24 Eylül 2010 Cuma

Günlükten Notlar 17

*Merhaba
*Bir arkadaşım bir haber söyledi. Notlarım için iyi bir haberdi. Kısa eteklilerin okula alınmaması ile ilgili. Gugul amcaya sorduk. "Kısa etekliler okula alınmadı" diye yazdık. Verdiği cevap: "Bunu mu demek istediniz: Kısa etekler okula alınmadı". Hee onu demek istedim. Kendimiz evde oturuyoruz, eteklerimizi, pantolonlarımız okula gönderiyoruz. "Ne elbiseler gördüm içinde insan yok, nice insanlar gördüm üzerinde elbise yok" der ya Mevlana. He işte üzerinde elbise olmayan insanların elbiseleri okulda.

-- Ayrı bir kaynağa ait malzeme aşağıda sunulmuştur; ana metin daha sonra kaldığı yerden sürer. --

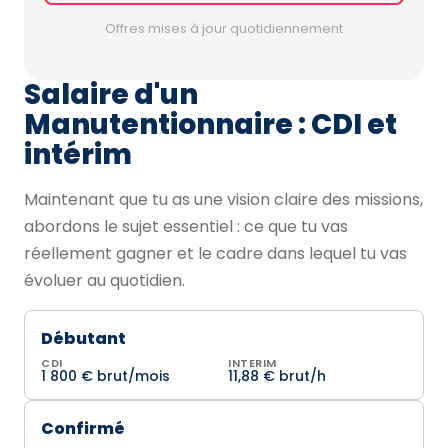
Offres mises à jour quotidiennement
Salaire d'un
Manutentionnaire : CDI et
intérim
Maintenant que tu as une vision claire des missions,
abordons le sujet essentiel : ce que tu vas
réellement gagner et le cadre dans lequel tu vas
évoluer au quotidien.
Débutant
CDI
INTERIM
1 800 € brut/mois
11,88 € brut/h
Confirmé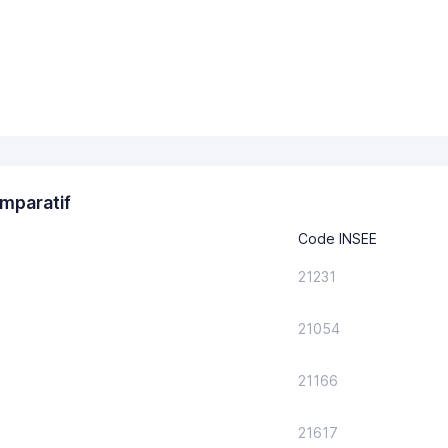
mparatif
Code INSEE
21231
21054
21166
21617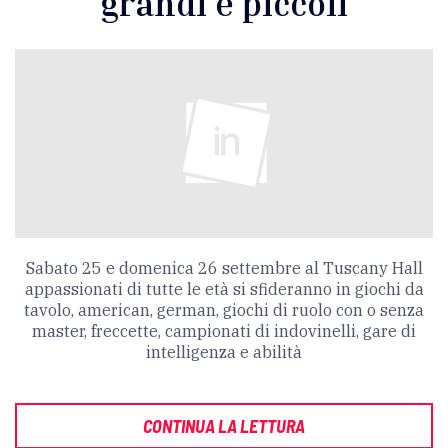
grandi e piccoli
Sabato 25 e domenica 26 settembre al Tuscany Hall
appassionati di tutte le età si sfideranno in giochi da
tavolo, american, german, giochi di ruolo con o senza
master, freccette, campionati di indovinelli, gare di
intelligenza e abilità
CONTINUA LA LETTURA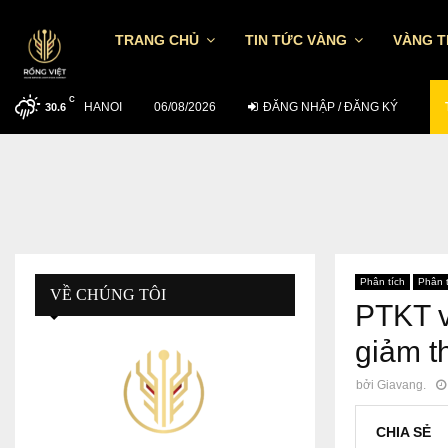
TRANG CHỦ
TIN TỨC VÀNG
VÀNG 
C
HANOI
TỶ GIÁ USD/VND NGÀY 5/8: CÁC NHTM…
06/08/2026
ĐĂNG NHẬP / ĐĂNG KÝ
30.6
Phân tích
Phân t
VỀ CHÚNG TÔI
PTKT v
giảm t
bởi
Giavang.
CHIA SẺ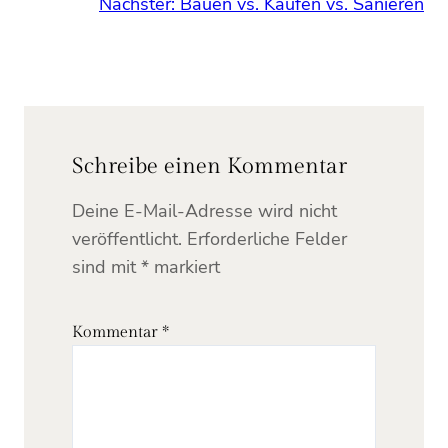
Nächster:
Bauen vs. Kaufen vs. Sanieren
Schreibe einen Kommentar
Deine E-Mail-Adresse wird nicht
veröffentlicht.
Erforderliche Felder
sind mit
*
markiert
Kommentar
*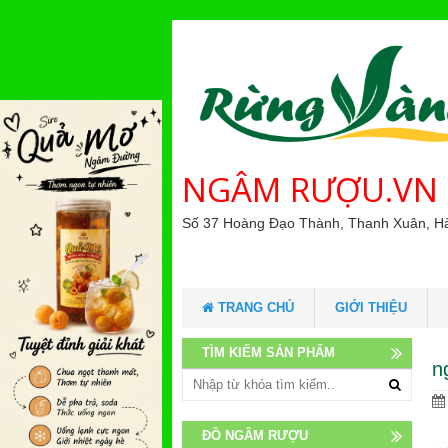
NGÂM RƯỢU.VN
Số 37 Hoàng Đạo Thành, Thanh Xuân, H
TRANG CHỦ
GIỚI THIỆU
TÌM KIẾM SẢN PHẨM
n
ĐỒ NGÂM RƯỢU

*Ece Erken twitter'a annesinin gelmesinden korkuyormuş. Twittera girerse yanarmış. Ee annesi gazete okumuyor mu acep.
*"Kpss'nin iptaline üzüldüm" dedi yetkili mercilerden biri. Mirkelamdan gelsin yetkili merciye "Üzüldüğüne üzülseeem" ama senin üzülmene üzülemiyorum be müdür. Seni üzgün görmeye üzülemiyorum yapamıyorum bir türlü.

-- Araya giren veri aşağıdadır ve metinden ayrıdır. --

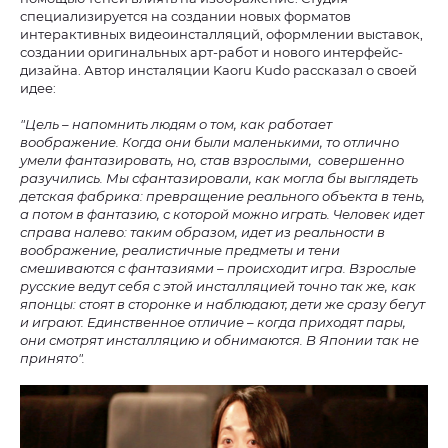
специализируется на создании новых форматов
интерактивных видеоинсталляций, оформлении выставок,
создании оригинальных арт-работ и нового интерфейс-
дизайна. Автор инсталяции Kaoru Kudo рассказал о своей
идее:
"Цель – напомнить людям о том, как работает
воображение. Когда они были маленькими, то отлично
умели фантазировать, но, став взрослыми, совершенно
разучились. Мы сфантазировали, как могла бы выглядеть
детская фабрика: превращение реального объекта в тень,
а потом в фантазию, с которой можно играть. Человек идет
справа налево: таким образом, идет из реальности в
воображение, реалистичные предметы и тени
смешиваются с фантазиями – происходит игра. Взрослые
русские ведут себя с этой инсталляцией точно так же, как
японцы: стоят в сторонке и наблюдают, дети же сразу бегут
и играют. Единственное отличие – когда приходят пары,
они смотрят инсталляцию и обнимаются. В Японии так не
принято".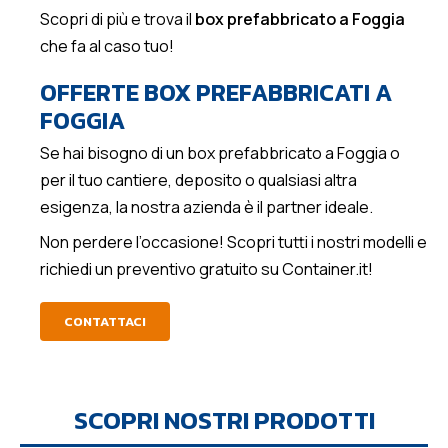
Scopri di più e trova il
box prefabbricato a Foggia
che fa al caso tuo!
OFFERTE BOX PREFABBRICATI A
FOGGIA
Se hai bisogno di un box prefabbricato a Foggia o
per il tuo cantiere, deposito o qualsiasi altra
esigenza, la nostra azienda è il partner ideale.
Non perdere l’occasione! Scopri tutti i nostri modelli e
richiedi un preventivo gratuito su Container.it!
CONTATTACI
SCOPRI NOSTRI PRODOTTI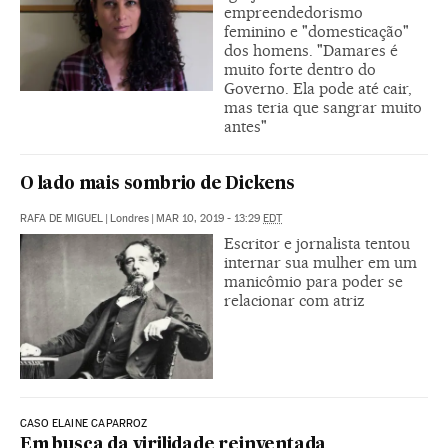
empreendedorismo
feminino e "domesticação"
dos homens. "Damares é
muito forte dentro do
Governo. Ela pode até cair,
mas teria que sangrar muito
antes"
O lado mais sombrio de Dickens
RAFA DE MIGUEL
|
Londres
|
MAR 10, 2019 - 13:29
EDT
Escritor e jornalista tentou
internar sua mulher em um
manicômio para poder se
relacionar com atriz
CASO ELAINE CAPARROZ
Em busca da virilidade reinventada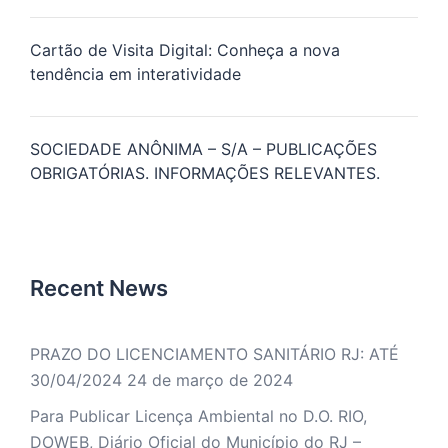
Cartão de Visita Digital: Conheça a nova
tendência em interatividade
SOCIEDADE ANÔNIMA – S/A – PUBLICAÇÕES
OBRIGATÓRIAS. INFORMAÇÕES RELEVANTES.
Recent News
PRAZO DO LICENCIAMENTO SANITÁRIO RJ: ATÉ
30/04/2024
24 de março de 2024
Para Publicar Licença Ambiental no D.O. RIO,
DOWEB, Diário Oficial do Município do RJ –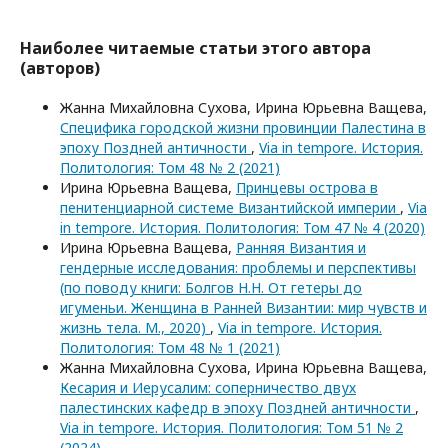
Наиболее читаемые статьи этого автора
(авторов)
Жанна Михайловна Сухова, Ирина Юрьевна Ващева,
Специфика городской жизни провинции Палестина в
эпоху Поздней античности
,
Via in tempore. История.
Политология: Том 48 № 2 (2021)
Ирина Юрьевна Ващева,
Принцевы острова в
пенитенциарной системе Византийской империи
,
Via
in tempore. История. Политология: Том 47 № 4 (2020)
Ирина Юрьевна Ващева,
Ранняя Византия и
гендерные исследования: проблемы и перспективы
(по поводу книги: Болгов Н.Н. От гетеры до
игуменьи. Женщина в Ранней Византии: мир чувств и
жизнь тела. М., 2020)
,
Via in tempore. История.
Политология: Том 48 № 1 (2021)
Жанна Михайловна Сухова, Ирина Юрьевна Ващева,
Кесария и Иерусалим: соперничество двух
палестинских кафедр в эпоху Поздней античности
,
Via in tempore. История. Политология: Том 51 № 2
(2024)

*İsviçreli bilim adamlarına duyuru, herşeyden vazgeçsenizde ışınlanma makinesi icat etseniz ne güzel olur biliyor musunuz? Yapın bunu gelip yanaklarınızdan öpeceğim söz.Düşünsenize bir yerden bir yere gitmek için otobüse binmiyorsunuz, yanınıza gelip saçma insanlar oturmuyor. Uçak tutması gibi bir sorun yok. Jetlag yaşamıyorsunuz. Parayı veriyorsunuz. "Anafartalar durağı Skati bey" diyorsunuz veya her nereye gidecekseniz ve 2 dk sonra oradasınız trafik derdi yok, geç kalma derdi yok.Bence süper. Hadi İsviçreli bilim adamları bir hamle bekliyorum sizden
*New Kids On The Block ne yapıyor şimdi acaba? Blokların yeni çocukları bloklarında eskidi mi? Yoksa yeni bloklara taşındılar mı?

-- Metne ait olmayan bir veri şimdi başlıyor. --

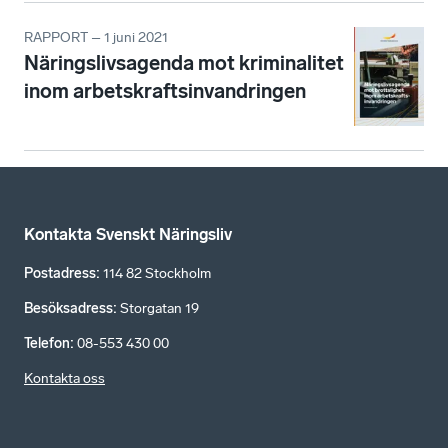
RAPPORT – 1 juni 2021
Näringslivsagenda mot kriminalitet
inom arbetskraftsinvandringen
Kontakta Svenskt Näringsliv
Postadress
:
114 82 Stockholm
Besöksadress
:
Storgatan 19
Telefon
:
08-553 430 00
Kontakta oss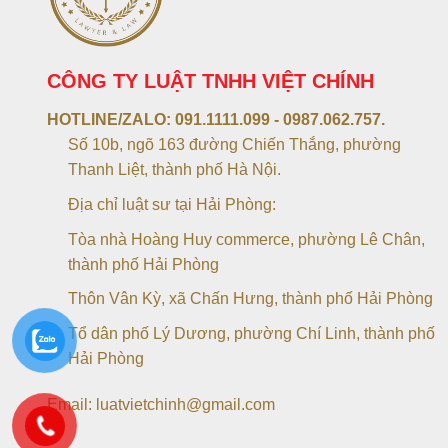
CÔNG TY LUẬT TNHH VIỆT CHÍNH
HOTLINE/ZALO:
091.1111.099 - 0987.062.757.
Số 10b, ngõ 163 đường Chiến Thắng, phường
Thanh Liệt, thành phố Hà Nội.
Địa chỉ luật sư tại Hải Phòng:
Tòa nhà Hoàng Huy commerce, phường Lê Chân,
thành phố Hải Phòng
Thôn Vân Kỳ, xã Chấn Hưng, thành phố Hải Phòng
Tổ dân phố Lý Dương, phường Chí Linh, thành phố
Hải Phòng
Email: luatvietchinh@gmail.com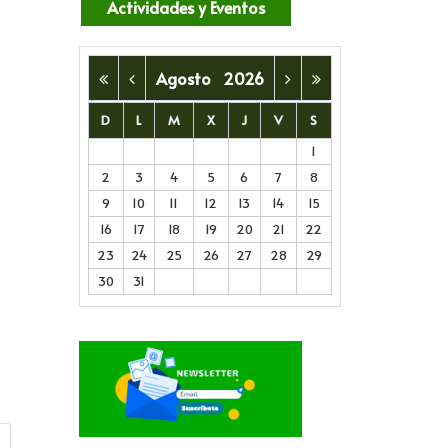
Actividades y Eventos
Agosto
2026
D
L
M
X
J
V
S
1
2
3
4
5
6
7
8
trar contraseña
9
10
11
12
13
14
15
16
17
18
19
20
21
22
23
24
25
26
27
28
29
30
31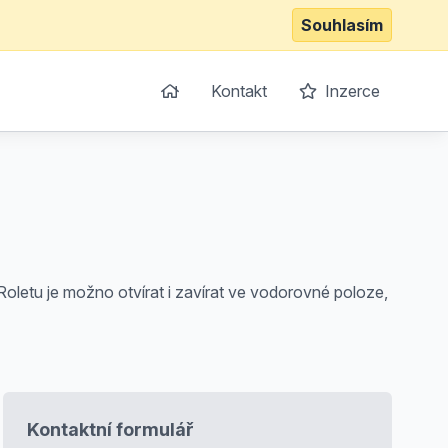
Souhlasím
Kontakt
Inzerce
Roletu je možno otvírat i zavírat ve vodorovné poloze,
Kontaktní formulář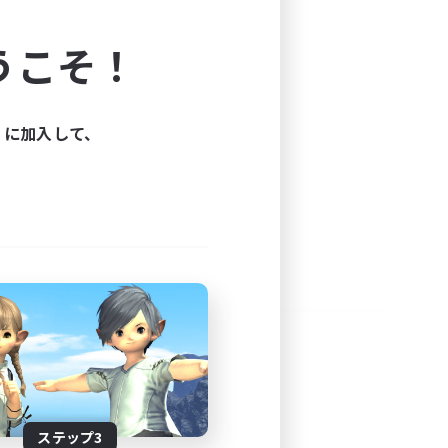
よう！
うこそ！
できます。
と楽しもう！
ィに加入して、
ステップ3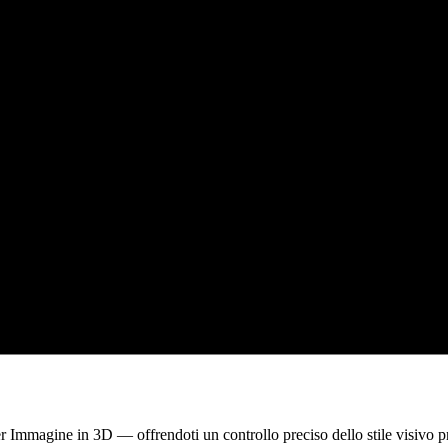
 Immagine in 3D — offrendoti un controllo preciso dello stile visivo pr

*Üzgünüm ama komik geldi bu haber bana. Balıkesir'lilerden af diliyorum. Bir daha ancak 1000 sene sonra olabilecek bir olayın hazırlığındalar Balıkesir'liler. 10.10.2010 tarihini Dünya Balıkesir'liler Günü olarak ilan etmişler. Kıskandım ama. Mesela hiç 41.41.2041 diye bir tarih olamayacak.
*Bu aralar herkes yavşak. Kimse gerçek yavşak çıksın söylesin. Biz de rahatlayalım. -Kara yavşak benim. -Hayır benim, -Hayır benim, -Hayır ben...
*Sigara ve içkileri sansürleyen rtük, tecavüz sahnesini neden sansürlemez ve hergün hergün gösterilmesine izin verir ki? Tecavüz, sigaradan daha matah birşey midir?
*Teknolojik aletlerim artık benimle konuşmaya başladı. En son face "en son arkadaşlık isteği aktivitenizi anlatın" dedi. Kaç kelimeyle anlatayım dedim. Cevap gelmedi.
*Sinema ve tiyatro sezonu açıldı. Bu sene gayet iyi filmler ve oyunlar var. Türk sinemasında 65 tane film gösterime girecek. Sinemalarda kombine bilet olsa hiç fena olmaz hani. Buradan yetkililere sesleniyorum. Kombine bilet istiyorum sinemalara. Her sezonda söylüyorum ama ses yok, bu sefer bekliyorum böyle bir atılım.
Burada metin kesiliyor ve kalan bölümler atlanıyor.